A atuação de Zeferino incluiu a formalização de práticas que mais tarde definiriam a organização eclesiástica. Ele estabeleceu normas para a ordenação de clérigos e a administração dos bens da comunidade. Essas medidas foram essenciais para garantir que a estrutura da Igreja permanecesse funcional e resiliente diante das crescentes pressões políticas e das disputas doutrinárias que ocorriam dentro do Império Romano.
Contexto de vida e o falecimento de Zeferino
A vida cotidiana de Zeferino foi pautada pelo zelo pastoral em uma Roma hostil, onde as perseguições ocasionais exigiam discrição dos líderes cristãos. Ele residia nas proximidades do cemitério que, mais tarde, ganharia o nome de Calisto. Esse espaço tornou-se um marco para a história dos cristãos, consolidando o uso de catacumbas como locais de sepultamento e culto institucional.
O Papa Zeferino faleceu em 217, após quase duas décadas de um ministério complexo e fundamental para o desenvolvimento da hierarquia. Diferente de muitos de seus antecessores, ele não é listado nos martirológios antigos como alguém que tenha sofrido morte violenta por perseguição direta.
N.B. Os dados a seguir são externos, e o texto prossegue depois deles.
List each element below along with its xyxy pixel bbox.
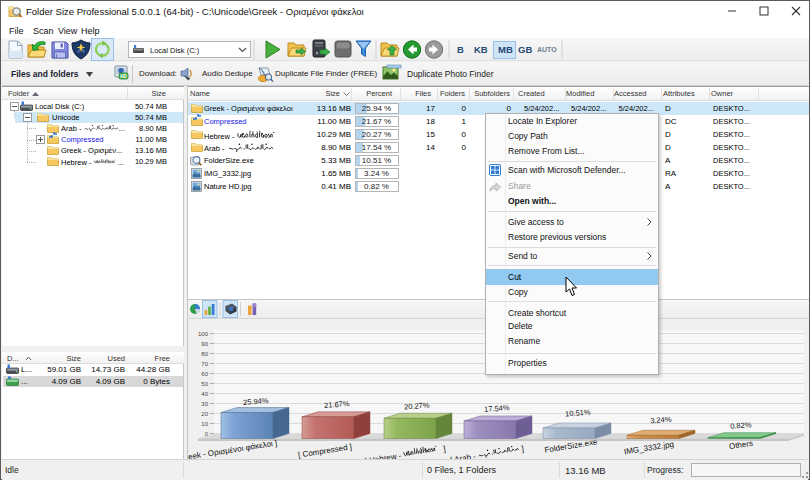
svg-text:50: 50 xyxy=(201,381,208,387)
svg-text:10: 10 xyxy=(201,421,208,427)
svg-text:30: 30 xyxy=(201,401,208,407)
svg-text:20.27%: 20.27% xyxy=(404,401,430,412)
svg-text:90: 90 xyxy=(201,341,208,347)
svg-text:40: 40 xyxy=(201,391,208,397)
svg-text:3.24%: 3.24% xyxy=(650,415,672,425)
svg-text:HD: HD xyxy=(120,74,127,79)
svg-text:100: 100 xyxy=(198,331,209,337)
svg-text:0.82%: 0.82% xyxy=(730,420,752,430)
svg-text:80: 80 xyxy=(201,351,208,357)
svg-text:25.94%: 25.94% xyxy=(243,396,269,407)
svg-text:17.54%: 17.54% xyxy=(484,403,510,414)
svg-text:10.51%: 10.51% xyxy=(565,408,591,419)
svg-text:60: 60 xyxy=(201,371,208,377)
svg-text:70: 70 xyxy=(201,361,208,367)
svg-text:20: 20 xyxy=(201,411,208,417)
svg-text:21.67%: 21.67% xyxy=(324,399,350,410)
Seu sepultamento ocorreu nas proximidades da Via Ápia, em um local que testemunhou sua dedicação.
A historiografia reconhece que a gestão de Zeferino garantiu a sobrevivência e a expansão institucional do cristianismo em uma era de transição. Sua capacidade de navegar por divisões internas permitiu que a Igreja saísse mais organizada de seu período de liderança. A memória do Papa Zeferino permanece preservada como um elo essencial na sucessão apostólica do terceiro século da história cristã.